I needed a vegetable dish to go with my Dàn dàn noodles and Sichuan chicken. The Chinese are not much into uncooked vegetable side dishes, unless they are pickled in some way. This is the closest that Chinese cuisine comes to a “salad.”
After a day of pickling, I took some of the cabbage out and put it on a plate. It looks so colorless and lifeless. I decided that I had to add some color. I chopped up a red bell pepper and added it to the pickle press.

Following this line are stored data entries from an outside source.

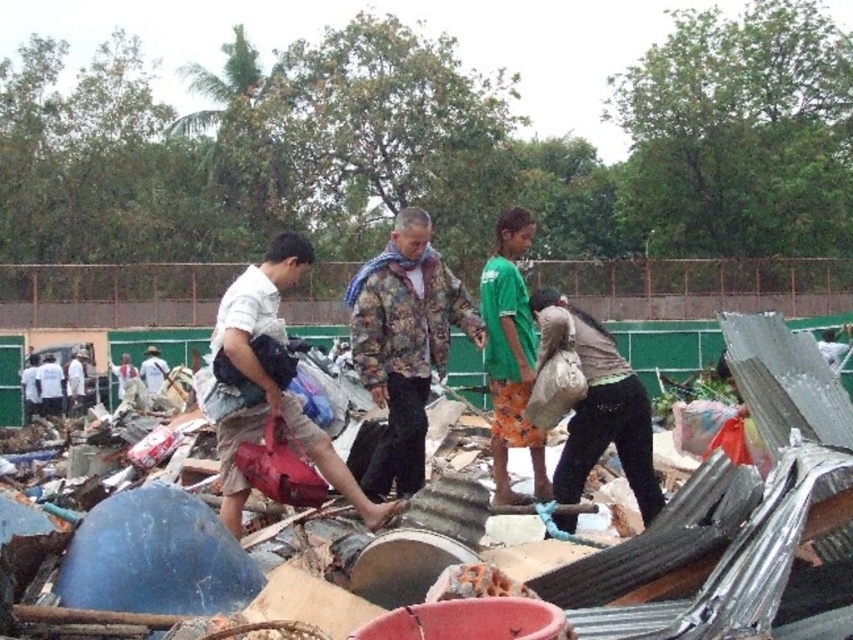 Question: Which is nearer to the brown fabric bag at center?

Choices:
 (A) floral-patterned jacket at center
 (B) white fabric bag at center
 (C) rusty metal debris at center

Answer: (A)

Question: Which point appears farthest from the camera in this image?

Choices:
 (A) (453, 275)
 (B) (546, 483)
 (C) (705, 321)
 (D) (621, 419)

Answer: (C)

Question: Is floral-patterned jacket at center to the left of white fabric bag at center from the viewer's perspective?

Choices:
 (A) yes
 (B) no

Answer: (B)

Question: Is floral-patterned jacket at center to the left of white fabric bag at center from the viewer's perspective?

Choices:
 (A) yes
 (B) no

Answer: (B)

Question: Does floral-patterned jacket at center appear under brown fabric bag at center?

Choices:
 (A) yes
 (B) no

Answer: (A)

Question: Among these points, which one is nearest to the camera?

Choices:
 (A) click(231, 300)
 (B) click(566, 515)

Answer: (A)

Karl’s Sichuan Pickled Cabbage with Red Peppers
1 large head napa cabbage
2 Tbs. Kosher salt
2 tsp. dark sesame oil
4 cloves garlic, minced
½ tsp. coarsely ground chili powder
½ cup rice vinegar
¼ cup sugar
1 tsp. fresh ginger, minced
1 Indian bay leaf
1 tsp. Sichuan peppercorns
½ tsp. paprika
1. Cut the cabbage leaves into 1½ inch pieces
2. Toss the cabbage with the salt and let it sweat for 3-6 hours
Tip: Toss the cabbage occasionally to redistribute the brine.
3. Rinse the cabbage with fresh water and squeeze it dry.
4. In a small pot heat the sesame oil and lightly fry the garlic, about 30 seconds.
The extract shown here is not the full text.